Downstream analysis¶
Once the sample embedding has been computed, every downstream module runs off the same object. The sample embedding is a single key, adata.uns['X_DR_sample'] (a samples × PCs DataFrame), written in place by compute_sample_embedding into the cell-level AnnData. The functions are identical across RNA, ATAC, and multi-omics — only the input AnnData changes.

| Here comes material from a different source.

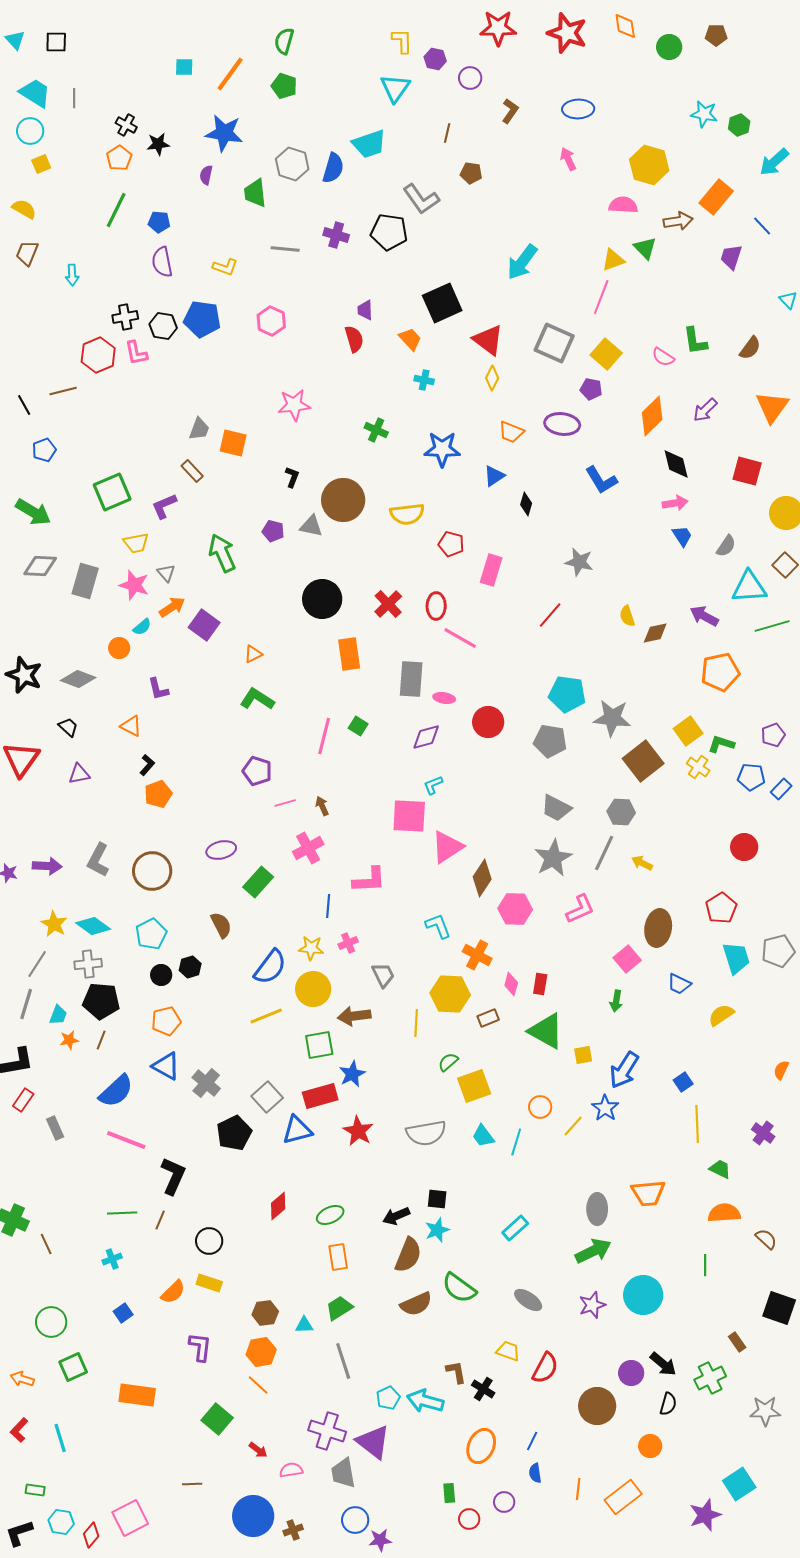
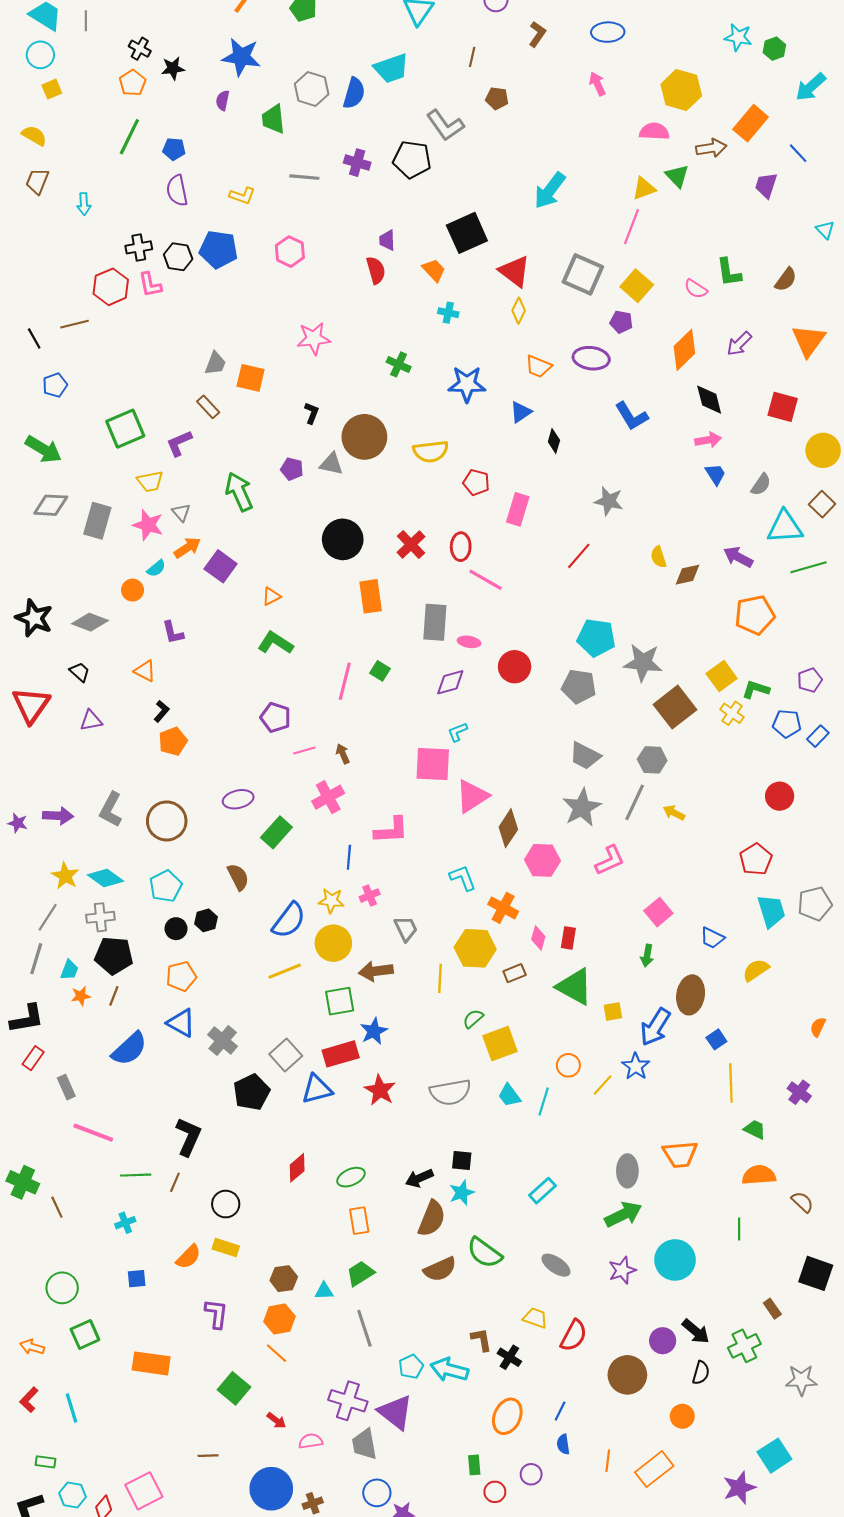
brown ellipse: (658, 928) -> (691, 995), moved
pink line: (126, 1140) -> (93, 1133), moved
blue square: (123, 1313) -> (137, 1279), turned 30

Figures on these pages use the RNA COVID run
All example figures shown across the downstream tutorials come from the scRNA-seq COVID pipeline output. The calls are the same for ATAC and multi-omics; point the functions at the matching AnnData and the downstream behavior is identical.
Before you start¶
The cell-level AnnData written by preprocessing (adata_preprocessed.h5ad) carries the sample embedding in uns['X_DR_sample'] after compute_sample_embedding runs. Most downstream modules take a one-row-per-sample AnnData; build it on the fly from that key with build_sample_adata.
import anndata as ad
from sampledisco.sample_embedding import compute_sample_embedding
from sampledisco.sample_embedding.sample_embedding import build_sample_adata
adata_cell = ad.read_h5ad("sampledisco_demo_output/rna/preprocess/adata_preprocessed.h5ad")

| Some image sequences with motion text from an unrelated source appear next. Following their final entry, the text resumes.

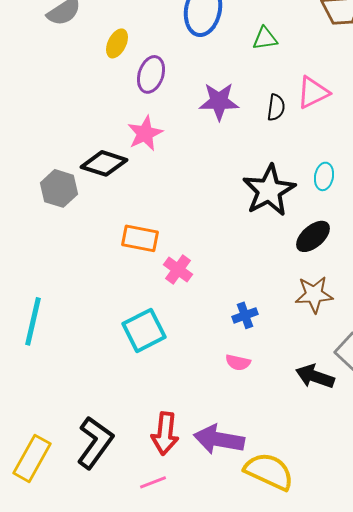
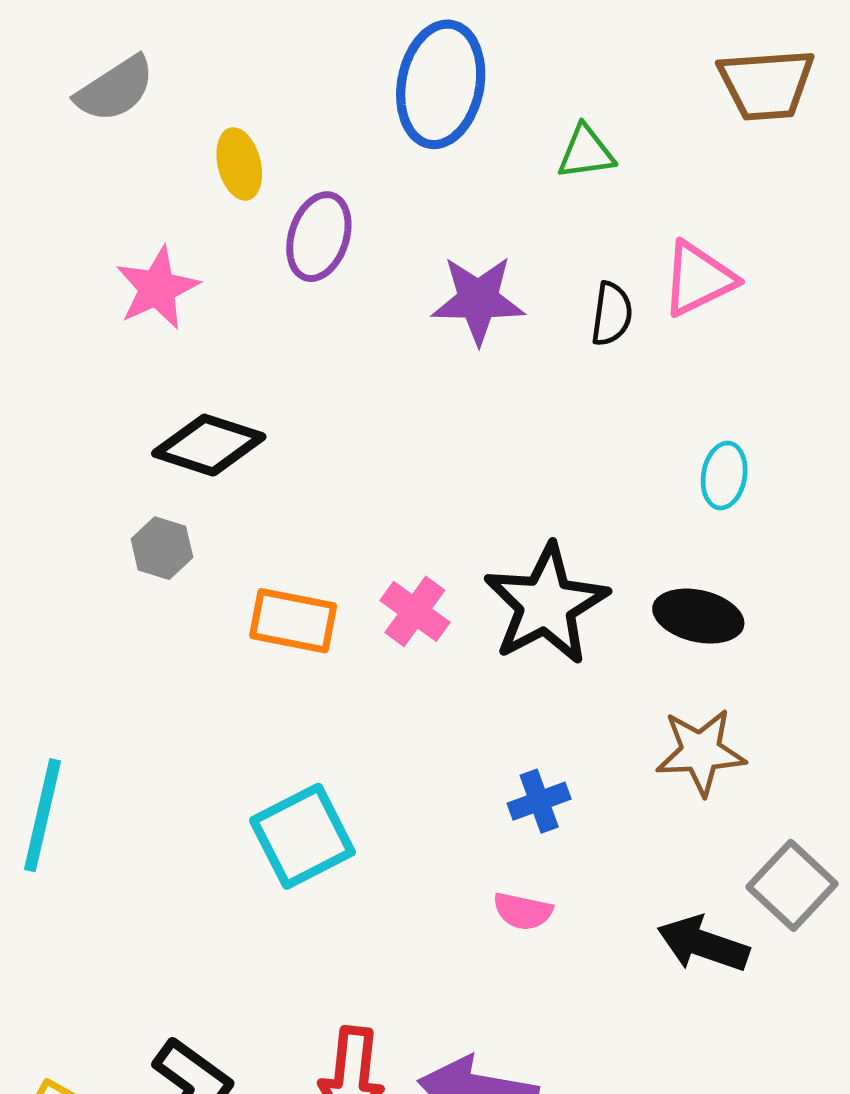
yellow ellipse: (117, 43) -> (239, 164), turned -40
pink star: (145, 133) -> (157, 288), moved
gray hexagon: (59, 188) -> (162, 548), moved, size x0.7
black star: (269, 190) -> (546, 604), moved
black ellipse: (313, 236) -> (698, 616), turned 54
pink cross: (178, 269) -> (415, 611), moved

# Compute the sample embedding in place (skip if uns['X_DR_sample'] already present)
adata_cell = compute_sample_embedding(adata_cell, output_dir="sampledisco_demo_output/rna")

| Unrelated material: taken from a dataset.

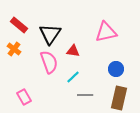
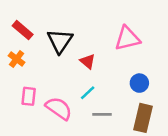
red triangle: (73, 51) -> (88, 61), turned 32
pink semicircle: (49, 62) -> (59, 108), moved, turned -35
pink rectangle: (24, 97) -> (29, 96), moved, turned 35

# Materialize the sample-level AnnData (samples × PCs) for downstream consumers
pseudo_adata = build_sample_adata(adata_cell, sample_col="sample")
The config-driven wrapper does all of this for you
Running the full pipeline with sampledisco -m complex --config <config.yaml> preprocesses, computes the sample embedding, and runs every downstream module below in one call — you rarely need to invoke these functions by hand.
Tutorials¶
Each function has its own page with the call, parameters, outputs, and representative figures.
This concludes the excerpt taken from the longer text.